21 Şubat 2022 Pazartesi

Resûlullah Efendimiz (s.a.v.): “Sizden birinizin, her gece Kur’ân-ı Kerîm’in üçte birini okumaya gücü yetmez mi?” buyurdular. (Ashâb-ı Kirâm) “Buna kimin gücü yeter (yâ Resûlallah)” dediler. “(Kur’ân-ı Kerîm’in üçte birine muâdil olan) Kul hüvallâhü ehad’ı okuyan(ın gücü yeter).” buyurdular. (Taberânî, el-Mu’cemü’l-Evsat)

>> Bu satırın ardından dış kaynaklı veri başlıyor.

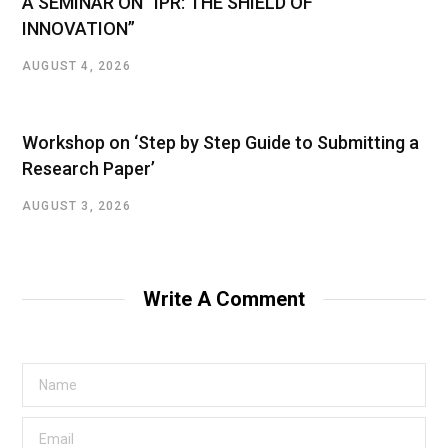
A SEMINAR ON “IPR: THE SHIELD OF
INNOVATION”
AUGUST 4, 2026
Workshop on ‘Step by Step Guide to Submitting a
Research Paper’
AUGUST 3, 2026
Write A Comment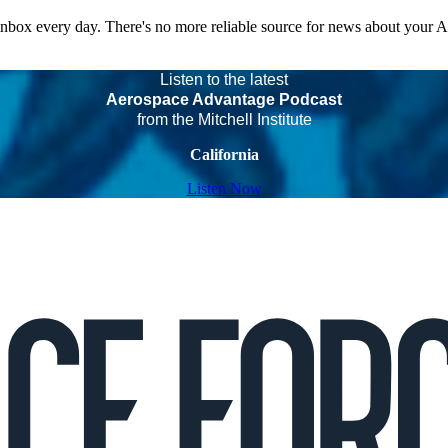
 inbox every day. There's no more reliable source for news about your 
Listen to the latest
Aerospace Advantage Podcast
from the Mitchell Institute
California
Listen Now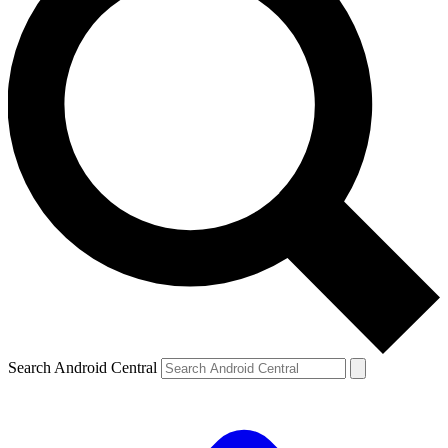
Search Android Central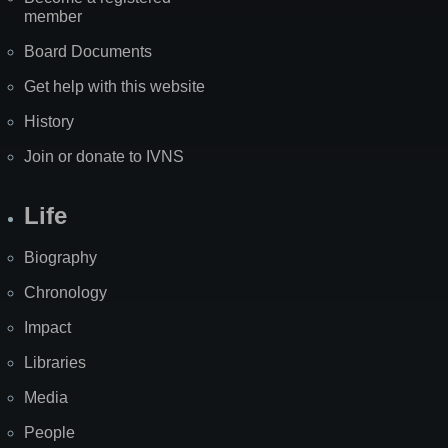
member
Board Documents
Get help with this website
History
Join or donate to IVNS
Life
Biography
Chronology
Impact
Libraries
Media
People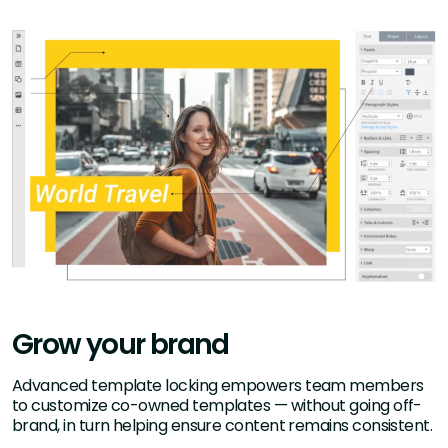
Grow your brand
Advanced template locking empowers team members
to customize co-owned templates — without going off-
brand, in turn helping ensure content remains consistent.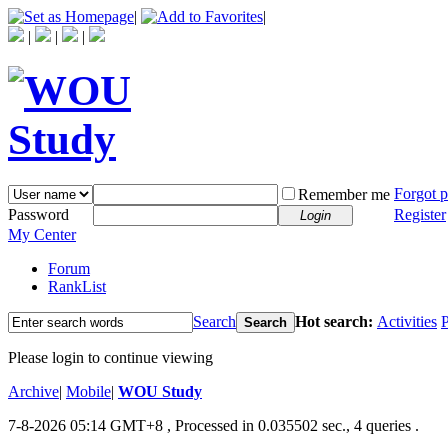
|
|
|
|
|
Forgot 
Remember me
Password
Register
Login
My Center
Forum
RankList
Search
Hot search:
Activities
P
Search
Please login to continue viewing
Archive
|
Mobile
|
WOU Study
7-8-2026 05:14 GMT+8
, Processed in 0.035502 sec., 4 queries .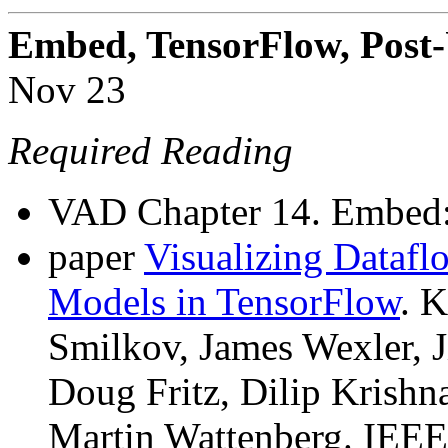
Embed, TensorFlow, Post
Nov 23
Required Reading
VAD Chapter 14. Embed
paper
Visualizing Dataf
Models in TensorFlow
. 
Smilkov, James Wexler, 
Doug Fritz, Dilip Krishn
Martin Wattenberg. IEE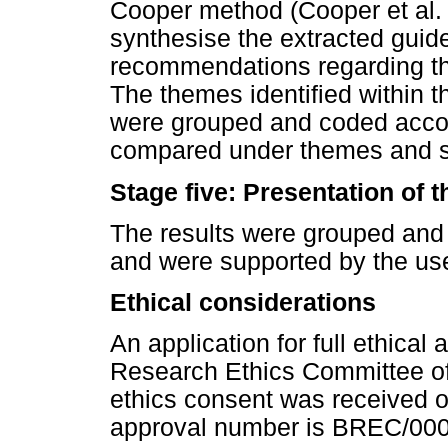
Cooper method (Cooper et al. 
synthesise the extracted guide
recommendations regarding 
The themes identified within t
were grouped and coded accord
compared under themes and 
Stage five: Presentation of t
The results were grouped and
and were supported by the use
Ethical considerations
An application for full ethica
Research Ethics Committee of
ethics consent was received 
approval number is BREC/00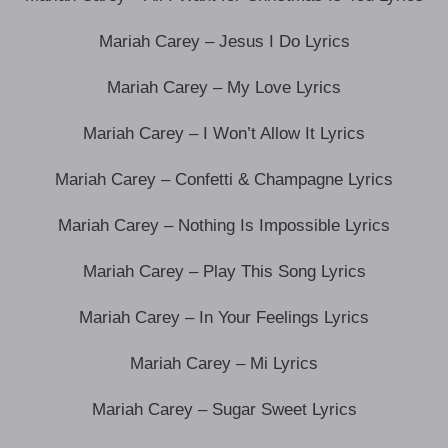
Mariah Carey – Jesus I Do Lyrics
Mariah Carey – My Love Lyrics
Mariah Carey – I Won’t Allow It Lyrics
Mariah Carey – Confetti & Champagne Lyrics
Mariah Carey – Nothing Is Impossible Lyrics
Mariah Carey – Play This Song Lyrics
Mariah Carey – In Your Feelings Lyrics
Mariah Carey – Mi Lyrics
Mariah Carey – Sugar Sweet Lyrics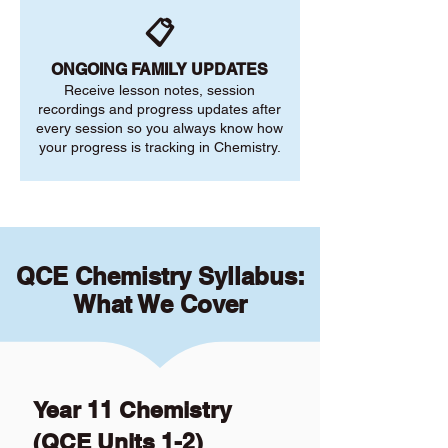
📋
ONGOING FAMILY UPDATES
Receive lesson notes, session
recordings and progress updates after
every session so you always know how
your progress is tracking in Chemistry.
QCE Chemistry Syllabus:
What We Cover
Year 11 Chemistry
(QCE Units 1-2)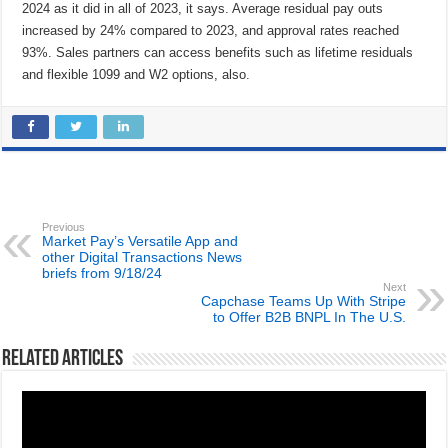
2024 as it did in all of 2023, it says. Average residual pay outs
increased by 24% compared to 2023, and approval rates reached
93%. Sales partners can access benefits such as lifetime residuals
and flexible 1099 and W2 options, also.
Previous
Market Pay’s Versatile App and
other Digital Transactions News
briefs from 9/18/24
Next
Capchase Teams Up With Stripe
to Offer B2B BNPL In The U.S.
Related Articles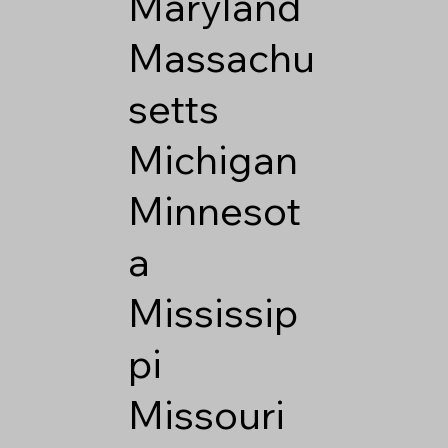
Maryland
Massachu
setts
Michigan
Minnesot
a
Mississip
pi
Missouri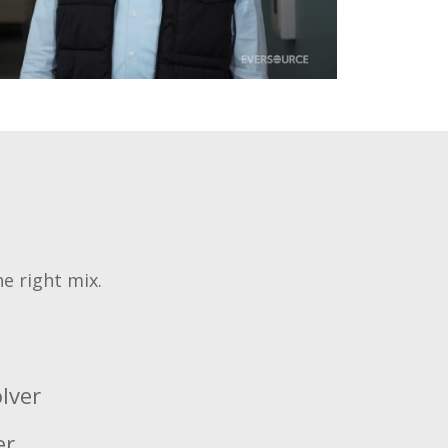
he right mix.
lver
er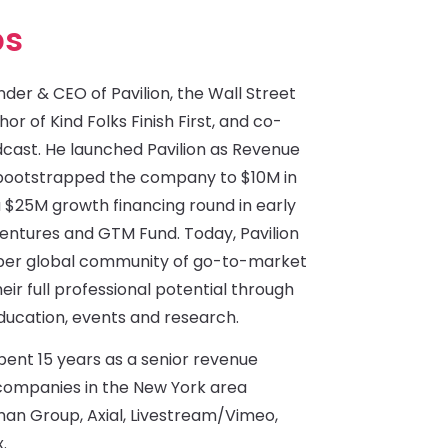
bs
der & CEO of Pavilion, the Wall Street
or of Kind Folks Finish First, and co-
dcast. He launched Pavilion as Revenue
d bootstrapped the company to $10M in
 $25M growth financing round in early
Ventures and GTM Fund. Today, Pavilion
mber global community of go-to-market
eir full professional potential through
ducation, events and research.
spent 15 years as a senior revenue
ompanies in the New York area
man Group, Axial, Livestream/Vimeo,
.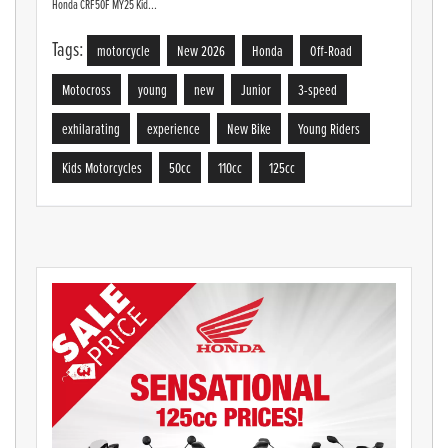
Honda CRF50F MY25 Kid...
Tags:
motorcycle
New 2026
Honda
Off-Road
Motocross
young
new
Junior
3-speed
exhilarating
experience
New Bike
Young Riders
Kids Motorcycles
50cc
110cc
125cc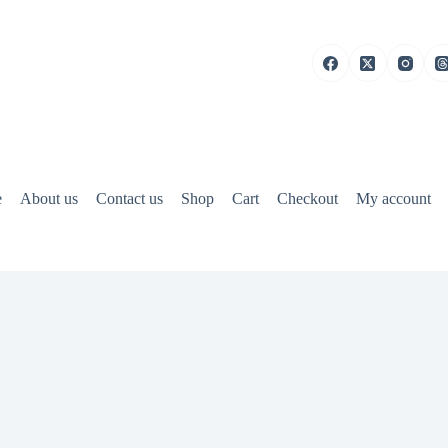
e
About us
Contact us
Shop
Cart
Checkout
My account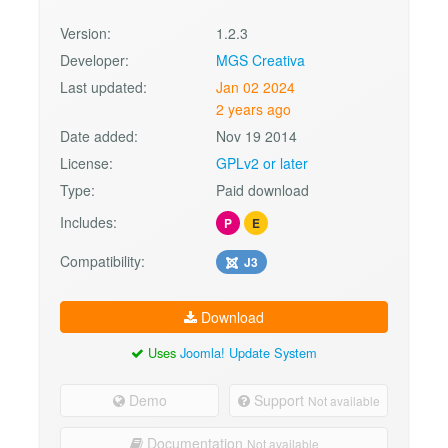
Version:
1.2.3
Developer:
MGS Creativa
Last updated:
Jan 02 2024
2 years ago
Date added:
Nov 19 2014
License:
GPLv2 or later
Type:
Paid download
Includes:
P
E
Compatibility:
J3
Download
Uses
Joomla! Update System
Demo
Support
Not available
Documentation
Not available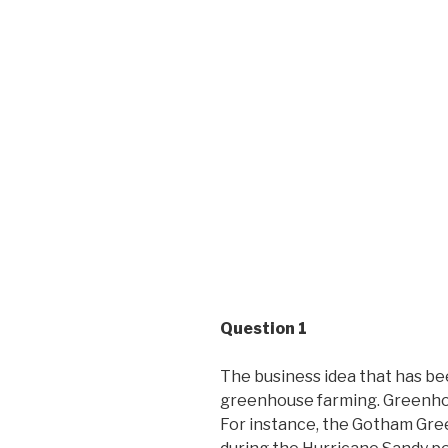
Question 1
The business idea that has be
greenhouse farming. Greenhou
For instance, the Gotham Gree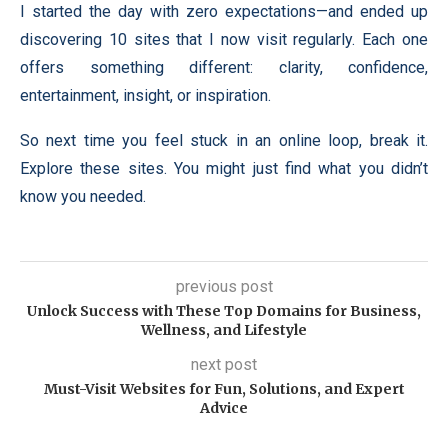
I started the day with zero expectations—and ended up
discovering 10 sites that I now visit regularly. Each one
offers something different: clarity, confidence,
entertainment, insight, or inspiration.
So next time you feel stuck in an online loop, break it.
Explore these sites. You might just find what you didn’t
know you needed.
previous post
Unlock Success with These Top Domains for Business,
Wellness, and Lifestyle
next post
Must-Visit Websites for Fun, Solutions, and Expert
Advice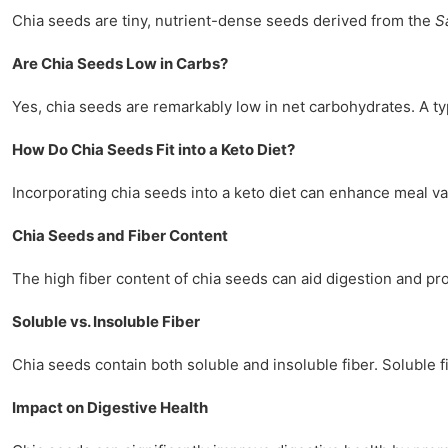
Chia seeds are tiny, nutrient-dense seeds derived from the
S
Are Chia Seeds Low in Carbs?
Yes, chia seeds are remarkably low in net carbohydrates. A ty
How Do Chia Seeds Fit into a Keto Diet?
Incorporating chia seeds into a keto diet can enhance meal va
Chia Seeds and Fiber Content
The high fiber content of chia seeds can aid digestion and prom
Soluble vs. Insoluble Fiber
Chia seeds contain both soluble and insoluble fiber. Soluble 
Impact on Digestive Health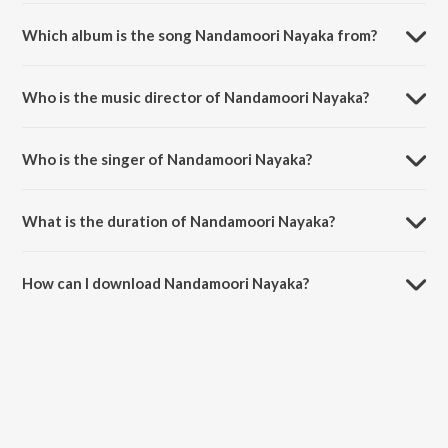
Which album is the song Nandamoori Nayaka from?
Nandamoori Nayaka is a telugu song from the album Samarasimha
Reddy.
Who is the music director of Nandamoori Nayaka?
Nandamoori Nayaka is composed by Mani Sharma.
Who is the singer of Nandamoori Nayaka?
Nandamoori Nayaka is sung by K. S. Chithra and S.P.
Balasubrahmanyam.
What is the duration of Nandamoori Nayaka?
The duration of the song Nandamoori Nayaka is 5:11 minutes.
How can I download Nandamoori Nayaka?
You can download Nandamoori Nayaka on JioSaavn App.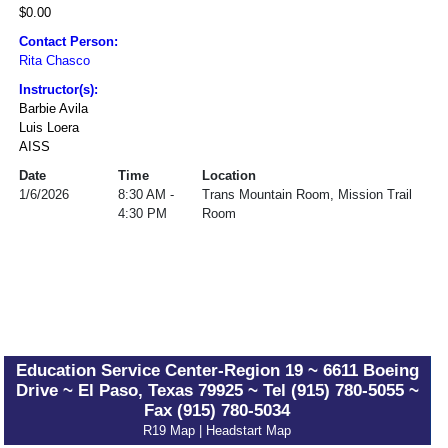
$0.00
Contact Person:
Rita Chasco
Instructor(s):
Barbie Avila
Luis Loera
AISS
Date
Time
Location
1/6/2026
8:30 AM -
Trans Mountain Room, Mission Trail
4:30 PM
Room
Education Service Center-Region 19 ~ 6611 Boeing
Drive ~ El Paso, Texas 79925 ~ Tel (915) 780-5055 ~
Fax (915) 780-5034
R19 Map
|
Headstart Map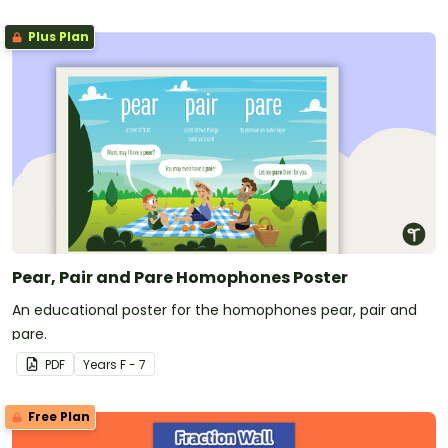
Plus Plan
Pear, Pair and Pare Homophones Poster
An educational poster for the homophones pear, pair and
pare.
PDF
Year
s
F - 7
Free Plan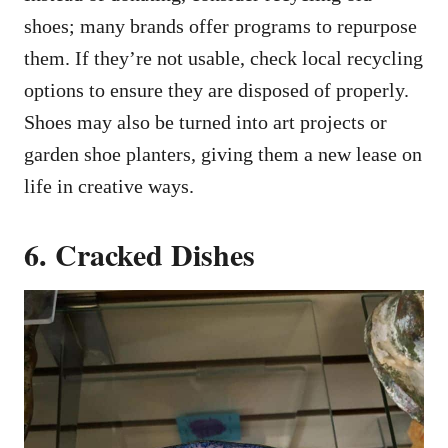
shoes; many brands offer programs to repurpose
them. If they’re not usable, check local recycling
options to ensure they are disposed of properly.
Shoes may also be turned into art projects or
garden shoe planters, giving them a new lease on
life in creative ways.
6. Cracked Dishes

  EFENDİMİZ (S.A.V.)’İN MERHAMETİ

Uhud’da atılan taşların isabet etmesiyle Hz. Peygamber (s.a.v.)’in mübarek yüzü kana boyandı. Bu hali ile yine Kureyşliler’in ıslahı için, “Allah’ım, kavmime hidayet ver. Çünkü onlar bilmiyorlar” duâsını ahad olan Allah (c.c.)’un dergâhına arzediyordu.
Bilinmeli ki, işkenceye sabretmek nefsin cihadıdır. Cenâb-ı Hakk nefsi, kendisine bir zarar, bir kötülük geldiği zaman rahatsız olsun ve elem çeksin diye yarattı. Bunun içindir ki, Hz. Peygamber (s.a.v.)’e bu işkence güç geldi, acı çekti fakat sabretti. Çünkü sabredenlere Cenâb-ı Hakk’ın verdiği ecir ve sevabın sonsuz olduğunu biliyordu ve işkenceye sabretmek, dayanmak, kendisine gelen bir belâ hakkında idi. İslâm dini hakkında değildi. Eğer İslâm dinini küçültüp ona ihanet, hakaret edilseydi o zaman Cenâb-ı Hakk’ın şerefli emrine uyup Kur’an-ı Kerim’deki meâlen; “Ey Peygamber, kâfirlerle, münafıklarla savaş, onlara karşı sert davran...” (Tevbe s. 73) hükmüne göre kâfir ve münafıklarla savaşır, onlara karşı sert ve şiddet gösterirdi. Kendisine gelen haksızlıklara karşı sabırlı idi.
İmâm Buhâri, Enes bin Mâlik (r.a.)’in şöyle anlattığını söylüyor: “Ben Hz. Peygamber (s.a.v.)’le gidiyordum. Resûlullah (s.a.v.)’in sırtında kenarları kalın bir aba vardı. Bir Arabî geldi ve abasına yapışıp kuvvetli çekti. Mübarek omuzunun üstünde abanın kaim kenarının geldiği yere baktım çizilmişti. Sonra Arabî, “Ya Muhammed (s.a.v.), emret, Allah (c.c.)’un malından bana versinler” dedi. Hz. Peygamber (s.a.v.) dönüp ona baktı, gülümsedi ve kendisine mal verilmesini emir buyurdu.
İşte nefsi ve malı yönünden gösterdiği bu sonsuz sabır ve fedakarlıkla, güzel ve seçkin ahlâkıyla insanları kendine bağladı, itaât ettirip İslâm’a getirdi. Zorla ve nefretle değil, isteyerek ve severek müslümanlığı kabul ettirdi.